> THE TASK: What is needed is an exact copy of the records, with the images left out.
=== THE RECORDS ===
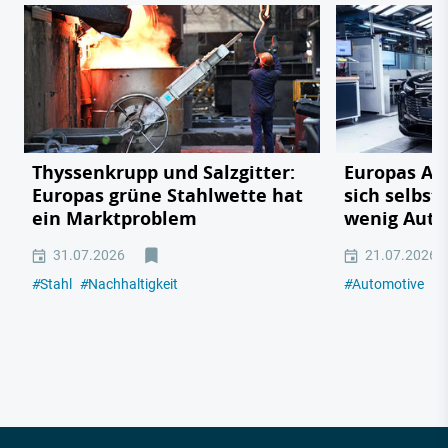
Thyssenkrupp und Salzgitter:
Europas Au
Europas grüne Stahlwette hat
sich selbst
ein Marktproblem
wenig Auto
31.07.2026
21.07.2026
#
Stahl
#
Nachhaltigkeit
#
Automotive
#
I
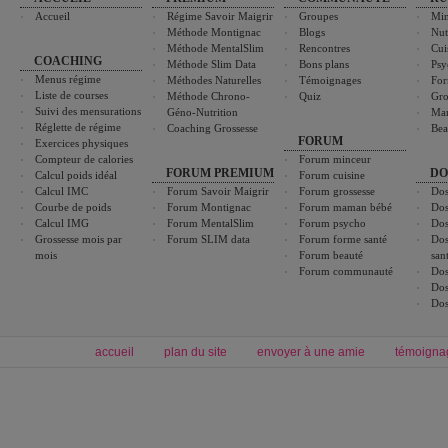
Accueil
Régime Savoir Maigrir
Groupes
Min
Méthode Montignac
Blogs
Nut
Méthode MentalSlim
Rencontres
Cui
COACHING
Méthode Slim Data
Bons plans
Psy
Menus régime
Méthodes Naturelles
Témoignages
For
Liste de courses
Méthode Chrono-
Quiz
Gro
Suivi des mensurations
Géno-Nutrition
Ma
Réglette de régime
Coaching Grossesse
Bea
FORUM
Exercices physiques
Compteur de calories
Forum minceur
FORUM PREMIUM
DO
Calcul poids idéal
Forum cuisine
Calcul IMC
Forum Savoir Maigrir
Forum grossesse
Dos
Courbe de poids
Forum Montignac
Forum maman bébé
Dos
Calcul IMG
Forum MentalSlim
Forum psycho
Dos
Grossesse mois par
Forum SLIM data
Forum forme santé
Dos
mois
Forum beauté
san
Forum communauté
Dos
Dos
Dos
accueil
plan du site
envoyer à une amie
témoigna
Forum minceur
Forum cuisine
Commencer un régime
boissons, vins et cocktails
Alimentation équilibrée et nutrition
astuces et bons plans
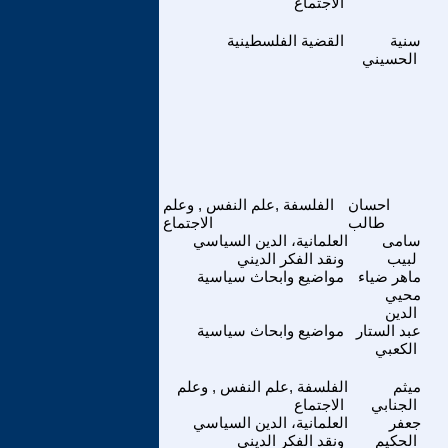
الاجتماع
سنية
القضية الفلسطينية
الحسيني
احسان
الفلسفة ,علم النفس , وعلم
طالب
الاجتماع
سامى
العلمانية، الدين السياسي
لبيب
ونقد الفكر الديني
ماهر ضياء
مواضيع وابحاث سياسية
محيي
الدين
عبد الستار
مواضيع وابحاث سياسية
الكعبي
ميثم
الفلسفة ,علم النفس , وعلم
الجنابي
الاجتماع
جعفر
العلمانية، الدين السياسي
الحكيم
ونقد الفكر الديني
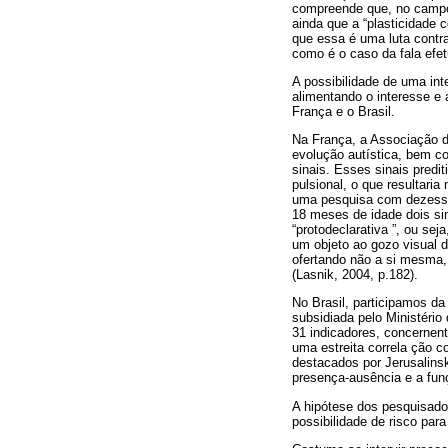
compreende que, no campo 
ainda que a “plasticidade
que essa é uma luta contra
como é o caso da fala efe
A possibilidade de uma in
alimentando o interesse e
França e o Brasil.
Na França, a Associação d
evolução autística, bem c
sinais. Esses sinais predi
pulsional, o que resultaria
uma pesquisa com dezessei
18 meses de idade dois sin
“protodeclarativa ”, ou se
um objeto ao gozo visual do
ofertando não a si mesma,
(Lasnik, 2004, p.182).
No Brasil, participamos da
subsidiada pelo Ministéri
31 indicadores, concernen
uma estreita correla ção c
destacados por Jerusalins
presença-ausência e a fun
A hipótese dos pesquisado
possibilidade de risco para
===
> ANSWER BOX:
Thyssenkrupp und Salzgitter:
Europas Au
Europas grüne Stahlwette hat
sich selbst
ein Marktproblem
wenig Auto
31.07.2026
21.07.2026
#
Stahl
#
Nachhaltigkeit
#
Automotive
#
I
Accueil
Régime Savoir Maigrir
Groupes
Min
Méthode Montignac
Blogs
Nut
Méthode MentalSlim
Rencontres
Cui
COACHING
Méthode Slim Data
Bons plans
Psy
Menus régime
Méthodes Naturelles
Témoignages
For
Liste de courses
Méthode Chrono-
Quiz
Gro
Suivi des mensurations
Géno-Nutrition
Ma
Réglette de régime
Coaching Grossesse
Bea
FORUM
Exercices physiques
Compteur de calories
Forum minceur
FORUM PREMIUM
DO
Calcul poids idéal
Forum cuisine
Calcul IMC
Forum Savoir Maigrir
Forum grossesse
Dos
Courbe de poids
Forum Montignac
Forum maman bébé
Dos
Calcul IMG
Forum MentalSlim
Forum psycho
Dos
Grossesse mois par
Forum SLIM data
Forum forme santé
Dos
mois
Forum beauté
san
Forum communauté
Dos
Dos
Dos
accueil
plan du site
envoyer à une amie
témoigna
Forum minceur
Forum cuisine
Commencer un régime
boissons, vins et cocktails
Alimentation équilibrée et nutrition
astuces et bons plans
الاجتماع
سنية
القضية الفلسطينية
الحسيني
احسان
الفلسفة ,علم النفس , وعلم
طالب
الاجتماع
سامى
العلمانية، الدين السياسي
لبيب
ونقد الفكر الديني
ماهر ضياء
مواضيع وابحاث سياسية
محيي
الدين
عبد الستار
مواضيع وابحاث سياسية
الكعبي
ميثم
الفلسفة ,علم النفس , وعلم
الجنابي
الاجتماع
جعفر
العلمانية، الدين السياسي
الحكيم
ونقد الفكر الديني
compreende que, no campo 
ainda que a “plasticidade
que essa é uma luta contra
como é o caso da fala efe
A possibilidade de uma in
alimentando o interesse e
França e o Brasil.
Na França, a Associação d
evolução autística, bem c
sinais. Esses sinais predi
pulsional, o que resultaria
uma pesquisa com dezessei
18 meses de idade dois sin
“protodeclarativa ”, ou se
um objeto ao gozo visual do
ofertando não a si mesma,
(Lasnik, 2004, p.182).
No Brasil, participamos da
subsidiada pelo Ministéri
31 indicadores, concernen
uma estreita correla ção c
destacados por Jerusalins
presença-ausência e a fun
A hipótese dos pesquisado
possibilidade de risco para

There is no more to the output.